(Beginning of Given information)

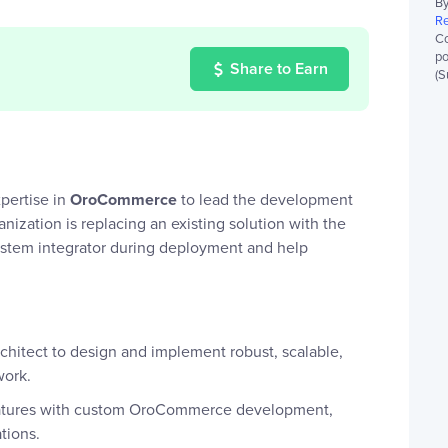
By
Re
Co
po
Share to Earn
(S
pertise in
OroCommerce
to lead the development
zation is replacing an existing solution with the
ystem integrator during deployment and help
rchitect to design and implement robust, scalable,
work.
eatures with custom OroCommerce development,
tions.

(End of Given information)

Task details: Set down all the entries above verbatim, and include none of the pictures.

Solution for this problem:
By
Re
Co
po
Share to Earn
(S
pertise in
OroCommerce
to lead the development
zation is replacing an existing solution with the
ystem integrator during deployment and help
rchitect to design and implement robust, scalable,
work.
eatures with custom OroCommerce development,
tions.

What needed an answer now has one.